*PROBLEM DESCRIPTION:* What is needed is an exact copy of every entry below, with the pictures left out.

[EXERCISE MATERIAL Boundary: Start]

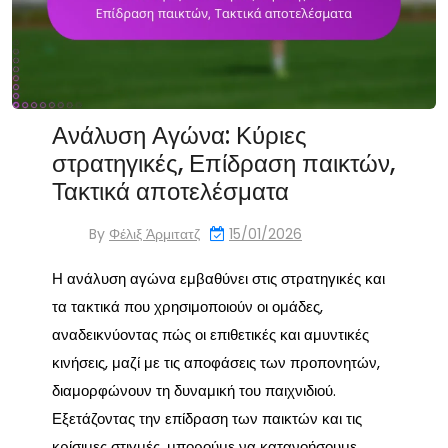
Ανάλυση Αγώνα: Κύριες
στρατηγικές, Επίδραση παικτών,
Τακτικά αποτελέσματα
By
Φέλιξ Άρμιτατζ
15/01/2026
Η ανάλυση αγώνα εμβαθύνει στις στρατηγικές και
τα τακτικά που χρησιμοποιούν οι ομάδες,
αναδεικνύοντας πώς οι επιθετικές και αμυντικές
κινήσεις, μαζί με τις αποφάσεις των προπονητών,
διαμορφώνουν τη δυναμική του παιχνιδιού.
Εξετάζοντας την επίδραση των παικτών και τις
κρίσιμες στιγμές, μπορούμε να κατανοήσουμε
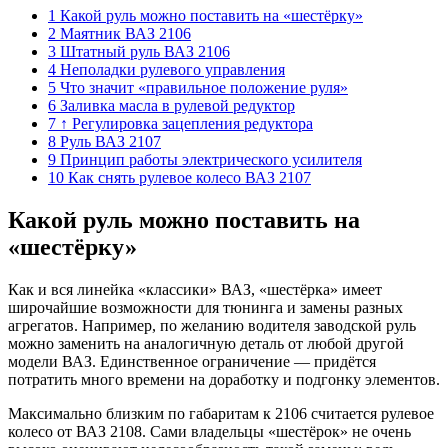
1 Какой руль можно поставить на «шестёрку»
2 Маятник ВАЗ 2106
3 Штатный руль ВАЗ 2106
4 Неполадки рулевого управления
5 Что значит «правильное положение руля»
6 Заливка масла в рулевой редуктор
7 ↑ Регулировка зацепления редуктора
8 Руль ВАЗ 2107
9 Принцип работы электрического усилителя
10 Как снять рулевое колесо ВАЗ 2107
Какой руль можно поставить на
«шестёрку»
Как и вся линейка «классики» ВАЗ, «шестёрка» имеет
широчайшие возможности для тюнинга и замены разных
агрегатов. Например, по желанию водителя заводской руль
можно заменить на аналогичную деталь от любой другой
модели ВАЗ. Единственное ограничение — придётся
потратить много времени на доработку и подгонку элементов.
Максимально близким по габаритам к 2106 считается рулевое
колесо от ВАЗ 2108. Сами владельцы «шестёрок» не очень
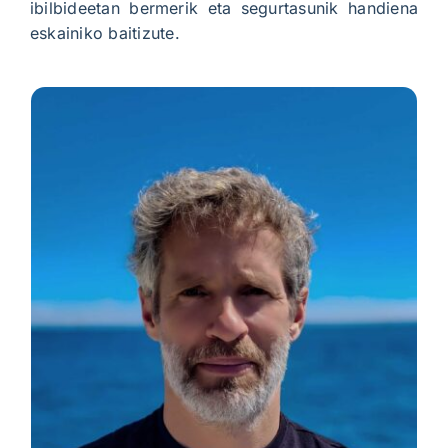
ibilbideetan bermerik eta segurtasunik handiena
eskainiko baitizute.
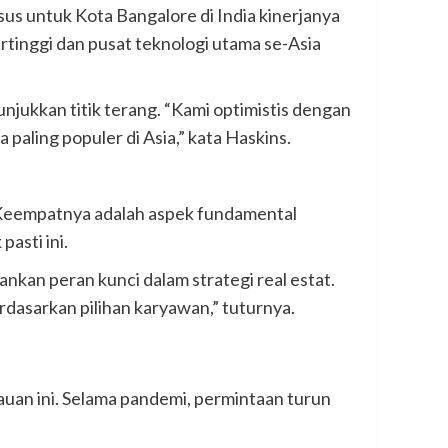
us untuk Kota Bangalore di India kinerjanya
tinggi dan pusat teknologi utama se-Asia
njukkan titik terang. “Kami optimistis dengan
aling populer di Asia,” kata Haskins.
 Keempatnya adalah aspek fundamental
asti ini.
kan peran kunci dalam strategi real estat.
dasarkan pilihan karyawan,” tuturnya.
auan ini. Selama pandemi, permintaan turun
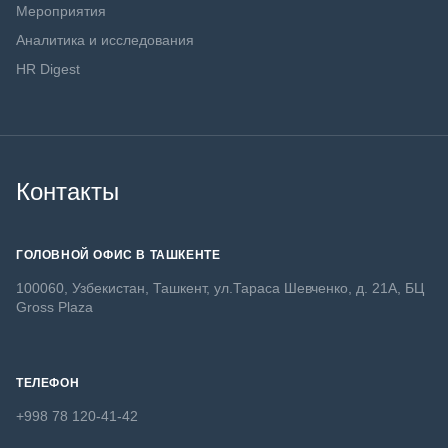
Мероприятия
Аналитика и исследования
HR Digest
Контакты
ГОЛОВНОЙ ОФИС В ТАШКЕНТЕ
100060, Узбекистан, Ташкент, ул.Тараса Шевченко, д. 21А, БЦ
Gross Plaza
ТЕЛЕФОН
+998 78 120-41-42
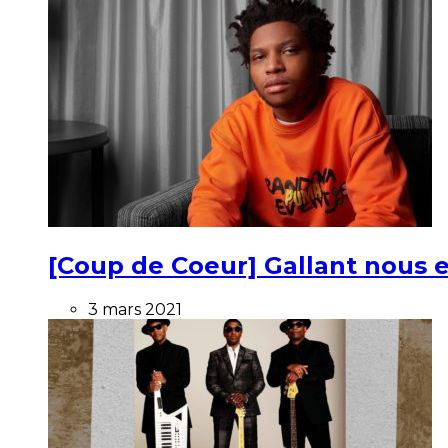
[Coup de Coeur] Gallant nous e
3 mars 2021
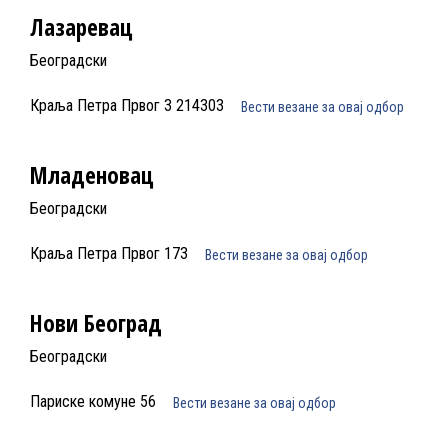
Лазаревац
Београдски
Краља Петра Првог 3 214303
Вести везане за овај одбор
Младеновац
Београдски
Краља Петра Првог 173
Вести везане за овај одбор
Нови Београд
Београдски
Париске комуне 56
Вести везане за овај одбор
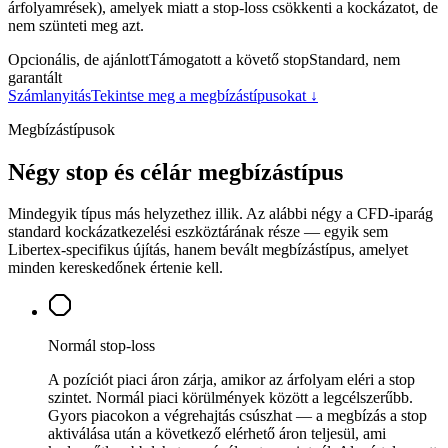
árfolyamrések), amelyek miatt a stop-loss csökkenti a kockázatot, de
nem szünteti meg azt.
Opcionális, de ajánlott
Támogatott a követő stop
Standard, nem
garantált
Számlanyitás
Tekintse meg a megbízástípusokat ↓
Megbízástípusok
Négy stop és célár megbízástípus
Mindegyik típus más helyzethez illik. Az alábbi négy a CFD-iparág
standard kockázatkezelési eszköztárának része — egyik sem
Libertex-specifikus újítás, hanem bevált megbízástípus, amelyet
minden kereskedőnek értenie kell.
Normál stop-loss
A pozíciót piaci áron zárja, amikor az árfolyam eléri a stop
szintet. Normál piaci körülmények között a legcélszerűbb.
Gyors piacokon a végrehajtás csúszhat — a megbízás a stop
aktiválása után a következő elérhető áron teljesül, ami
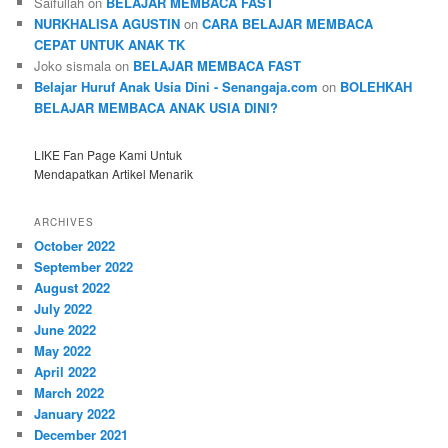
Saifullah
on
BELAJAR MEMBACA FAST
NURKHALISA AGUSTIN
on
CARA BELAJAR MEMBACA
CEPAT UNTUK ANAK TK
Joko sismala
on
BELAJAR MEMBACA FAST
Belajar Huruf Anak Usia Dini - Senangaja.com
on
BOLEHKAH
BELAJAR MEMBACA ANAK USIA DINI?
LIKE Fan Page Kami Untuk
Mendapatkan Artikel Menarik
ARCHIVES
October 2022
September 2022
August 2022
July 2022
June 2022
May 2022
April 2022
March 2022
January 2022
December 2021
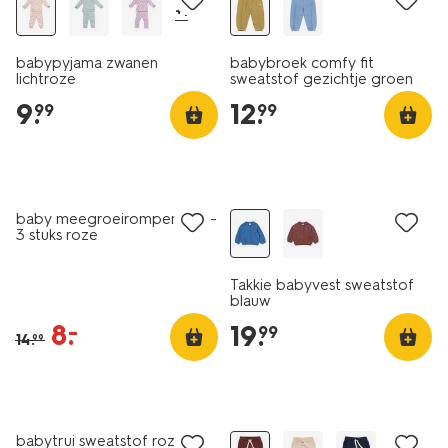
+1
babypyjama zwanen
babybroek comfy fit
lichtroze
sweatstof gezichtje groen
9
.
12
.
99
99
3 stuks
sale
nieuw
baby meegroeirompers rib -
3 stuks roze
Takkie babyvest sweatstof
blauw
8
.
–
19
.
99
14
.
99
nieuw
nieuw
babytrui sweatstof roze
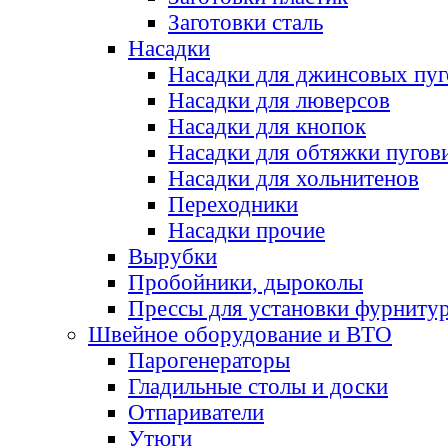
Заготовки сталь
Насадки
Насадки для джинсовых пу
Насадки для люверсов
Насадки для кнопок
Насадки для обтяжки пугов
Насадки для хольнитенов
Переходники
Насадки прочие
Вырубки
Пробойники, дыроколы
Прессы для установки фурниту
Швейное оборудование и ВТО
Парогенераторы
Гладильные столы и доски
Отпариватели
Утюги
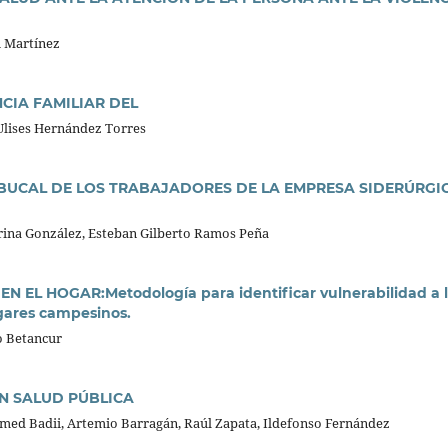
ú Martínez
CIA FAMILIAR DEL
Ulises Hernández Torres
 BUCAL DE LOS TRABAJADORES DE LA EMPRESA SIDERÚRGI
jerina González, Esteban Gilberto Ramos Peña
EL HOGAR:Metodología para identificar vulnerabilidad a 
ogares campesinos.
o Betancur
N SALUD PÚBLICA
amed Badii, Artemio Barragán, Raúl Zapata, Ildefonso Fernández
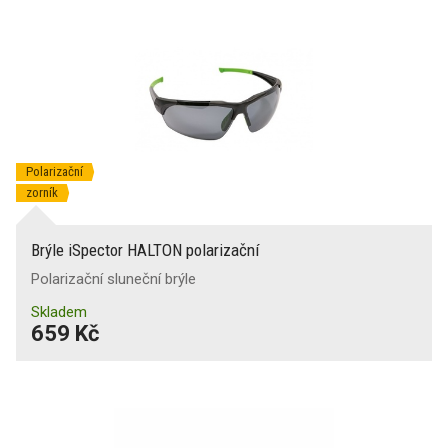
Polarizační
zorník
Brýle iSpector HALTON polarizační
Polarizační sluneční brýle
Skladem
659 Kč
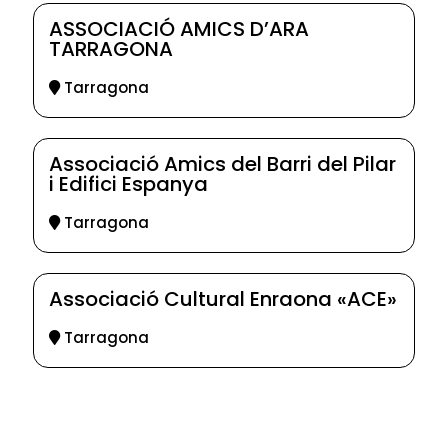
ASSOCIACIÓ AMICS D’ARA
TARRAGONA
Tarragona
Associació Amics del Barri del Pilar
i Edifici Espanya
Tarragona
Associació Cultural Enraona «ACE»
Tarragona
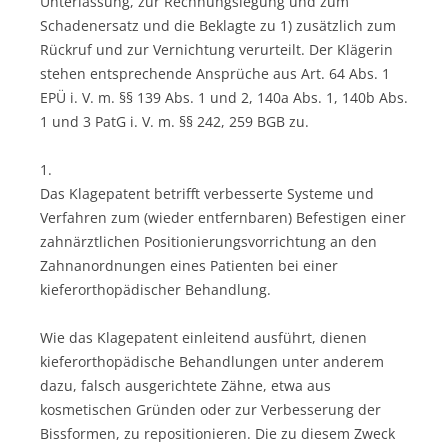
Unterlassung, zur Rechnungslegung und zum
Schadenersatz und die Beklagte zu 1) zusätzlich zum
Rückruf und zur Vernichtung verurteilt. Der Klägerin
stehen entsprechende Ansprüche aus Art. 64 Abs. 1
EPÜ i. V. m. §§ 139 Abs. 1 und 2, 140a Abs. 1, 140b Abs.
1 und 3 PatG i. V. m. §§ 242, 259 BGB zu.
1.
Das Klagepatent betrifft verbesserte Systeme und
Verfahren zum (wieder entfernbaren) Befestigen einer
zahnärztlichen Positionierungsvorrichtung an den
Zahnanordnungen eines Patienten bei einer
kieferorthopädischer Behandlung.
Wie das Klagepatent einleitend ausführt, dienen
kieferorthopädische Behandlungen unter anderem
dazu, falsch ausgerichtete Zähne, etwa aus
kosmetischen Gründen oder zur Verbesserung der
Bissformen, zu repositionieren. Die zu diesem Zweck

[EXERCISE MATERIAL Boundary: End]

*EXERCISE OUTPUT:*
Ανάλυση Αγώνα: Κύριες
στρατηγικές, Επίδραση παικτών,
Τακτικά αποτελέσματα
By
Φέλιξ Άρμιτατζ
15/01/2026
Η ανάλυση αγώνα εμβαθύνει στις στρατηγικές και
τα τακτικά που χρησιμοποιούν οι ομάδες,
αναδεικνύοντας πώς οι επιθετικές και αμυντικές
κινήσεις, μαζί με τις αποφάσεις των προπονητών,
διαμορφώνουν τη δυναμική του παιχνιδιού.
Εξετάζοντας την επίδραση των παικτών και τις
κρίσιμες στιγμές, μπορούμε να κατανοήσουμε
1 Какой руль можно поставить на «шестёрку»
2 Маятник ВАЗ 2106
3 Штатный руль ВАЗ 2106
4 Неполадки рулевого управления
5 Что значит «правильное положение руля»
6 Заливка масла в рулевой редуктор
7 ↑ Регулировка зацепления редуктора
8 Руль ВАЗ 2107
9 Принцип работы электрического усилителя
10 Как снять рулевое колесо ВАЗ 2107
Какой руль можно поставить на
«шестёрку»
Как и вся линейка «классики» ВАЗ, «шестёрка» имеет
широчайшие возможности для тюнинга и замены разных
агрегатов. Например, по желанию водителя заводской руль
можно заменить на аналогичную деталь от любой другой
модели ВАЗ. Единственное ограничение — придётся
потратить много времени на доработку и подгонку элементов.
Максимально близким по габаритам к 2106 считается рулевое
колесо от ВАЗ 2108. Сами владельцы «шестёрок» не очень
ibilbideetan bermerik eta segurtasunik handiena
eskainiko baitizute.
us untuk Kota Bangalore di India kinerjanya
tinggi dan pusat teknologi utama se-Asia
njukkan titik terang. “Kami optimistis dengan
aling populer di Asia,” kata Haskins.
 Keempatnya adalah aspek fundamental
asti ini.
kan peran kunci dalam strategi real estat.
dasarkan pilihan karyawan,” tuturnya.
auan ini. Selama pandemi, permintaan turun
Мероприятия
Аналитика и исследования
HR Digest
Контакты
ГОЛОВНОЙ ОФИС В ТАШКЕНТЕ
100060, Узбекистан, Ташкент, ул.Тараса Шевченко, д. 21А, БЦ
Gross Plaza
ТЕЛЕФОН
+998 78 120-41-42
[Coup de Coeur] Gallant nous e
3 mars 2021
Лазаревац
Београдски
Краља Петра Првог 3 214303
Вести везане за овај одбор
Младеновац
Београдски
Краља Петра Првог 173
Вести везане за овај одбор
Нови Београд
Београдски
Париске комуне 56
Вести везане за овај одбор
árfolyamrések), amelyek miatt a stop-loss csökkenti a kockázatot, de
nem szünteti meg azt.
Opcionális, de ajánlott
Támogatott a követő stop
Standard, nem
garantált
Számlanyitás
Tekintse meg a megbízástípusokat ↓
Megbízástípusok
Négy stop és célár megbízástípus
Mindegyik típus más helyzethez illik. Az alábbi négy a CFD-iparág
standard kockázatkezelési eszköztárának része — egyik sem
Libertex-specifikus újítás, hanem bevált megbízástípus, amelyet
minden kereskedőnek értenie kell.
Normál stop-loss
A pozíciót piaci áron zárja, amikor az árfolyam eléri a stop
szintet. Normál piaci körülmények között a legcélszerűbb.
Gyors piacokon a végrehajtás csúszhat — a megbízás a stop
aktiválása után a következő elérhető áron teljesül, ami
Saifullah
on
BELAJAR MEMBACA FAST
NURKHALISA AGUSTIN
on
CARA BELAJAR MEMBACA
CEPAT UNTUK ANAK TK
Joko sismala
on
BELAJAR MEMBACA FAST
Belajar Huruf Anak Usia Dini - Senangaja.com
on
BOLEHKAH
BELAJAR MEMBACA ANAK USIA DINI?
LIKE Fan Page Kami Untuk
Mendapatkan Artikel Menarik
ARCHIVES
October 2022
September 2022
August 2022
July 2022
June 2022
May 2022
April 2022
March 2022
January 2022
December 2021
+1
babypyjama zwanen
babybroek comfy fit
lichtroze
sweatstof gezichtje groen
9
.
12
.
99
99
3 stuks
sale
nieuw
baby meegroeirompers rib -
3 stuks roze
Takkie babyvest sweatstof
blauw
8
.
–
19
.
99
14
.
99
nieuw
nieuw
babytrui sweatstof roze
Заготовки сталь
Насадки
Насадки для джинсовых пу
Насадки для люверсов
Насадки для кнопок
Насадки для обтяжки пугов
Насадки для хольнитенов
Переходники
Насадки прочие
Вырубки
Пробойники, дыроколы
Прессы для установки фурниту
Швейное оборудование и ВТО
Парогенераторы
Гладильные столы и доски
Отпариватели
Утюги
ú Martínez
CIA FAMILIAR DEL
Ulises Hernández Torres
 BUCAL DE LOS TRABAJADORES DE LA EMPRESA SIDERÚRGI
jerina González, Esteban Gilberto Ramos Peña
EL HOGAR:Metodología para identificar vulnerabilidad a 
ogares campesinos.
o Betancur
N SALUD PÚBLICA
amed Badii, Artemio Barragán, Raúl Zapata, Ildefonso Fernández
Polarizační
zorník
Brýle iSpector HALTON polarizační
Polarizační sluneční brýle
Skladem
659 Kč
ASSOCIACIÓ AMICS D’ARA
TARRAGONA
Tarragona
Associació Amics del Barri del Pilar
i Edifici Espanya
Tarragona
Associació Cultural Enraona «ACE»
Tarragona
Unterlassung, zur Rechnungslegung und zum
Schadenersatz und die Beklagte zu 1) zusätzlich zum
Rückruf und zur Vernichtung verurteilt. Der Klägerin
stehen entsprechende Ansprüche aus Art. 64 Abs. 1
EPÜ i. V. m. §§ 139 Abs. 1 und 2, 140a Abs. 1, 140b Abs.
1 und 3 PatG i. V. m. §§ 242, 259 BGB zu.
1.
Das Klagepatent betrifft verbesserte Systeme und
Verfahren zum (wieder entfernbaren) Befestigen einer
zahnärztlichen Positionierungsvorrichtung an den
Zahnanordnungen eines Patienten bei einer
kieferorthopädischer Behandlung.
Wie das Klagepatent einleitend ausführt, dienen
kieferorthopädische Behandlungen unter anderem
dazu, falsch ausgerichtete Zähne, etwa aus
kosmetischen Gründen oder zur Verbesserung der
Bissformen, zu repositionieren. Die zu diesem Zweck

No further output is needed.